**Your objective**
A verbatim repeat of the lines below is required, with the pictures removed.

.....

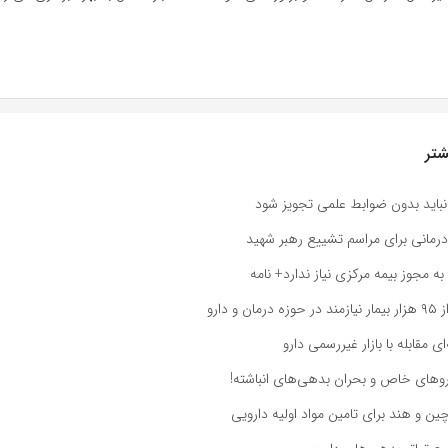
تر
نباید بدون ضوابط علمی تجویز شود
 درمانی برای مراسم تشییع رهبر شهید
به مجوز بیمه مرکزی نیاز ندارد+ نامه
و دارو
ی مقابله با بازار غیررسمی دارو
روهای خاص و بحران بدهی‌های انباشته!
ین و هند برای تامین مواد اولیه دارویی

.....

**Solution**
تر
نباید بدون ضوابط علمی تجویز شود
 درمانی برای مراسم تشییع رهبر شهید
به مجوز بیمه مرکزی نیاز ندارد+ نامه
و دارو
ی مقابله با بازار غیررسمی دارو
روهای خاص و بحران بدهی‌های انباشته!
ین و هند برای تامین مواد اولیه دارویی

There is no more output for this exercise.